Goal
Matrix operations in R are mostly executed by system-wide linear algebra library. Here I compare three different implementations: Blas, Atlas and OpenBlas. Benchmark is performed using microbenchmark 1.4 for R 3.4.4. All operations are carried out on matrix with 1000x1000 random entries which occupies approximetly 7.6Mb of RAM. Computations were performed on 8 core Intel's i7-6700HQ CPU @ 2.60GHz. OpenBlas and Atlas utilzied all 8 cores, whereas Blas run only on single core, as noted by htop.

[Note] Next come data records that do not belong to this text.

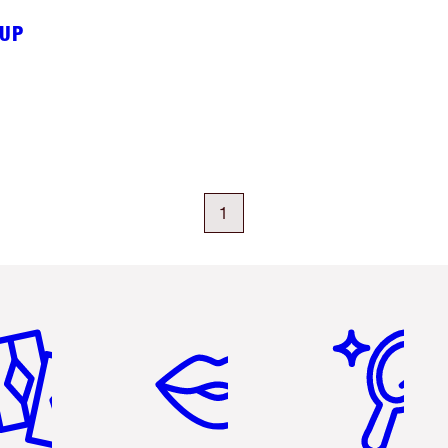
EUP
1
em 2 of 6
Item 3 of 6
Item 4 of 6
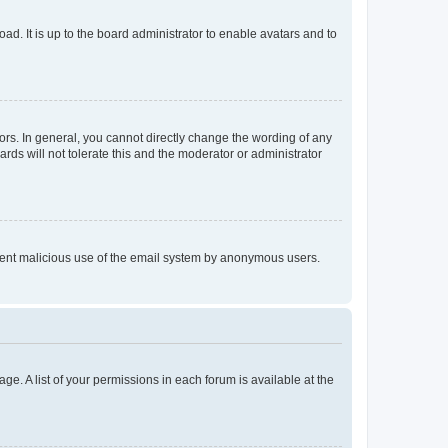
ad. It is up to the board administrator to enable avatars and to
rs. In general, you cannot directly change the wording of any
rds will not tolerate this and the moderator or administrator
prevent malicious use of the email system by anonymous users.
ge. A list of your permissions in each forum is available at the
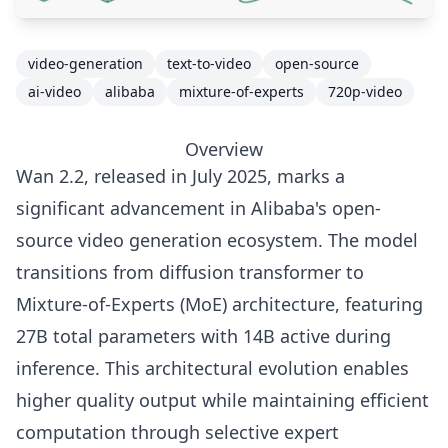
video-generation
text-to-video
open-source
ai-video
alibaba
mixture-of-experts
720p-video
Overview
Wan 2.2, released in July 2025, marks a
significant advancement in Alibaba's open-
source video generation ecosystem. The model
transitions from diffusion transformer to
Mixture-of-Experts (MoE) architecture, featuring
27B total parameters with 14B active during
inference. This architectural evolution enables
higher quality output while maintaining efficient
computation through selective expert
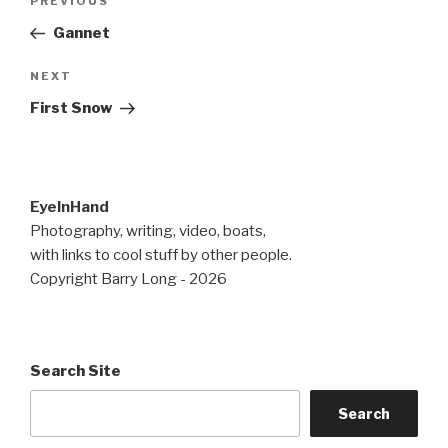
Previous
PREVIOUS
navigation
Post
Gannet
Next
NEXT
Post
First Snow
EyeInHand
Photography, writing, video, boats,
with links to cool stuff by other people.
Copyright Barry Long - 2026
Search Site
Search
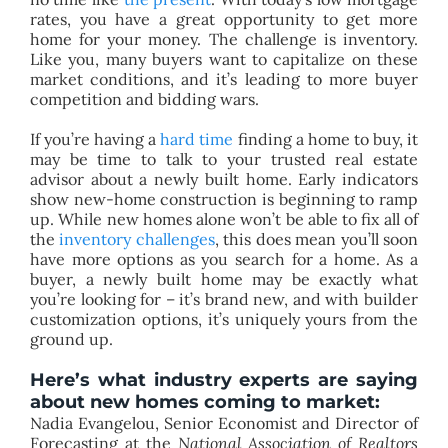
rates, you have a great opportunity to get more
home for your money. The challenge is inventory.
Like you, many buyers want to capitalize on these
market conditions, and it’s leading to more buyer
competition and bidding wars.
If you’re having a
hard time
finding a home to buy, it
may be time to talk to your trusted real estate
advisor about a newly built home. Early indicators
show new-home construction is beginning to ramp
up. While new homes alone won’t be able to fix all of
the
inventory challenges
, this does mean you’ll soon
have more options as you search for a home. As a
buyer, a newly built home may be exactly what
you’re looking for – it’s brand new, and with builder
customization options, it’s uniquely yours from the
ground up.
Here’s what industry experts are saying
about new homes coming to market:
Nadia Evangelou, Senior Economist and Director of
Forecasting at the
National Association of Realtors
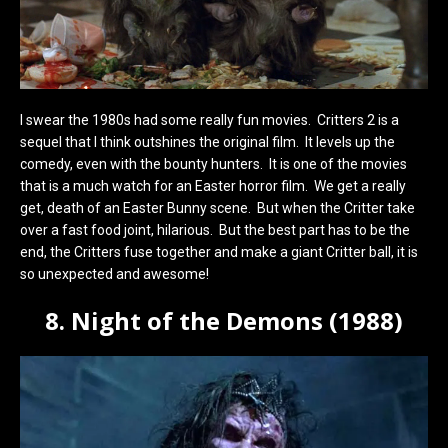
I swear the 1980s had some really fun movies. Critters 2 is a
sequel that I think outshines the original film. It levels up the
comedy, even with the bounty hunters. It is one of the movies
that is a much watch for an Easter horror film. We get a really
get, death of an Easter Bunny scene. But when the Critter take
over a fast food joint, hilarious. But the best part has to be the
end, the Critters fuse together and make a giant Critter ball, it is
so unexpected and awesome!
8. Night of the Demons (1988)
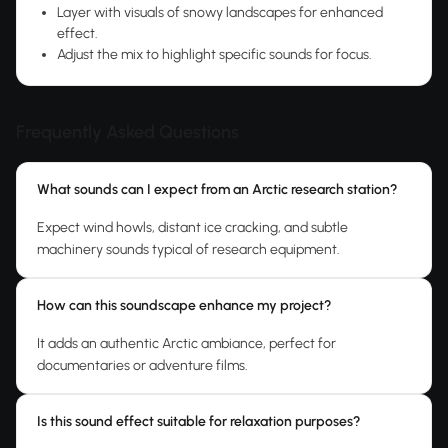
Layer with visuals of snowy landscapes for enhanced
effect.
Adjust the mix to highlight specific sounds for focus.
Frequently Asked Questions
What sounds can I expect from an Arctic research station?
Expect wind howls, distant ice cracking, and subtle
machinery sounds typical of research equipment.
How can this soundscape enhance my project?
It adds an authentic Arctic ambiance, perfect for
documentaries or adventure films.
Is this sound effect suitable for relaxation purposes?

Benchmark script accessing 4 common operations
library(microbenchmark)
x = matrix(runif(1000*1000),ncol=1000)
m = microbenchmark("inner" = { x%*%t(x) },
"crossprod" = {crossprod(x,x)},
"inverse" = {solve(x)},
"svd" = {svd(x)},
times = 100)
write.csv(m,'blas.txt')
I am using GNU/Linux Debian distribution, so backends were swapped by executing
update-alternatives --config libblas.so-x86_64-linux-gnu
update-alternatives --config libblas.so.3-x86_64-linux-gnu
update-alternatives --config liblapack.so-x86_64-linux-gnu
update-alternatives --config liblapack.so.3-x86_64-linux-gnu
The following table shows 3 configurations tested
Library | Path | Name |
---|---|---|
Blas | openblas/libblas.so | OpenBlas |
Blas3 | openblas/libblas.so.3 | OpenBlas |
Lapack | openblas/liblapack.so | OpenBlas |
Lapack3 | openblas/liblapack.so.3 | OpenBlas |
Blas | atlas/libblas.so | Atlas |
Blas3 | atlas/libblas.so.3 | Atlas |
Lapack | atlas/liblapack.so | Atlas |
Lapack3 | atlas/liblapack.so.3 | Atlas |
Blas | blas/libblas.so | Blas |
Blas3 | blas/libblas.so.3 | Blas |
Lapack | lapack/liblapack.so | Blas |
Lapack3 | lapack/liblapack.so.3 | Blas |
Results
Summary
With sufficiently large matrix OpenBlas performs best in computing crossproduct, inner product, inverse and singular value decomposition (svd). Worst is Blas which is not parallelized. Inversion of the matrix with OpenBlas had some issues with high variablility and outliers, so I repeated run with OpenBlas two more times and outliers disapeared in third run.